S'il était ceci ou cela encore qu'il n'est pas, il s'adresserait
à votre orgueil. Et ce serait une pitié que de vous entendre
lui répondre, un effroi de voir gravir ces jeunes gens
avec de telles dispositions, les degrés qui montent vers le
Saint des Saints. il est un don de soi, c'est ce qui définit
le Bon Pasteur.
C'est à votre foi qu'il parle, vous suppliant au nom de
cette même foi, de regarder le monde, de comprendre
l'immensité de la besogne dans un tel monde sans Dieu,
et de compter avec certaine angoisse, sur les champs illimités,
les trop rares pasteurs au travail. C'est à votre
conscience aussi, à votre sens de la beauté morale, parce
que dans cette conscience se formule le devoir, précis
quand on est loyal, vaste quand on est généreux. C'est
enfin à votre cœur surtout : cœur d'enfant, cœur de jeune.
C'est, en effet, le cœur qui dicte les grandes réponses aux
grands appels. En lui se préparent les grands dévouements,
se conçoivent les initiatives superbes. C'est là aussi
qu'est la douleur, et c'est là enfin qu'est l'amour. C'est
dans son cœur de femme que Marie-Madeleine entendit
l'appel au pardon. C'est dans son pauvre cœur d'homme
que le larron entendit l'appel au repentir. C'est dans son
cœur de jeune homme malheureux que le Prodigue entendit
l'appel au retour. Et si ce n'est pas dans leur cœur
d'abord que les pécheurs du lac ont entendu l'appel, ce
fut bien, finalement, dans leur cœur, qu'ils durent l'entendre
le jour où répondre, c'était, en se donnant, se donner
jusqu'à la mort. C'est dans son cœur que saint Paul
l'entendit. C'est de son cœur que jaillit le cri « Seigneur,
que voulez-vous que je fasse ? ». C'est dans son cœur que
le jeune riche de l'Evangile l'entendit, et c'est faute de
cœur qu'il ne sut pas répondre. Combien de jeunes aujourd'hui, il faut bien l'avouer, sont secs, égoïstes. Faute
de cœur, ils ne comprennent plus le don d'eux-mêmes.
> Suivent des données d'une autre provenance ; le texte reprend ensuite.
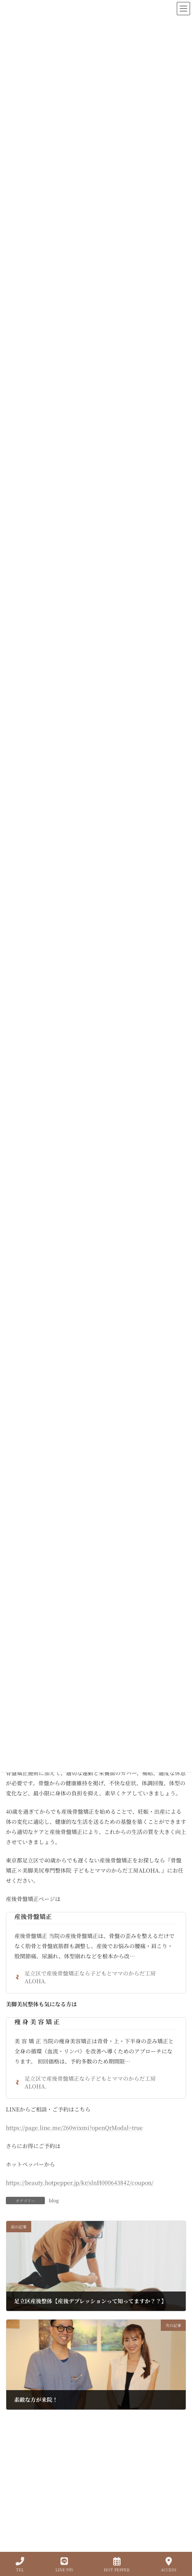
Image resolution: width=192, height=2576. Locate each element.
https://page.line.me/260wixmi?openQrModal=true (74, 2127)
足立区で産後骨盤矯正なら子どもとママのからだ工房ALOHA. (85, 1977)
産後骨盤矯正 (33, 1916)
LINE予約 (64, 2564)
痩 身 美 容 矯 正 (37, 2021)
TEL (20, 2564)
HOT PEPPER (117, 2564)
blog (54, 2200)
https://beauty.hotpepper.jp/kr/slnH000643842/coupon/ (79, 2182)
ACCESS (168, 2564)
Il faut vouloir pourtant donner beaucoup. Votre foi,
votre conscience, votre cœur qui seuls, jeunes gens, doivent,
en vous révélant le vrai sens du sacerdoce, vous
faire répondre à son appel doivent aussi vous encourager
- puisqu'il est un don de soi - à apporter le plus possible.
Nos ressources, il est vrai, ne dépendent pas de nous.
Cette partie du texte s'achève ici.